----- Given entries -----
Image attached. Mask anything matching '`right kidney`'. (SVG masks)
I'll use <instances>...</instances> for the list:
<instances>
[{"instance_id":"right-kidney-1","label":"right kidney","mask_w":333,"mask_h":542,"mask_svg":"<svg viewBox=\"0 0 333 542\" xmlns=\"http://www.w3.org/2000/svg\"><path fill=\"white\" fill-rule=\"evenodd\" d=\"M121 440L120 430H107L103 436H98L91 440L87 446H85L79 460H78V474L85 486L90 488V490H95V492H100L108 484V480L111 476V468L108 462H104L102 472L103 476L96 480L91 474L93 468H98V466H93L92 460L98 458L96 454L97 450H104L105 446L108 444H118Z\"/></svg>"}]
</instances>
-----
▸ **Problem to work on**
Copy every line of the entries above in which "instances" occurs.

▸ **Response to the task**
I'll use <instances>...</instances> for the list:
<instances>
</instances>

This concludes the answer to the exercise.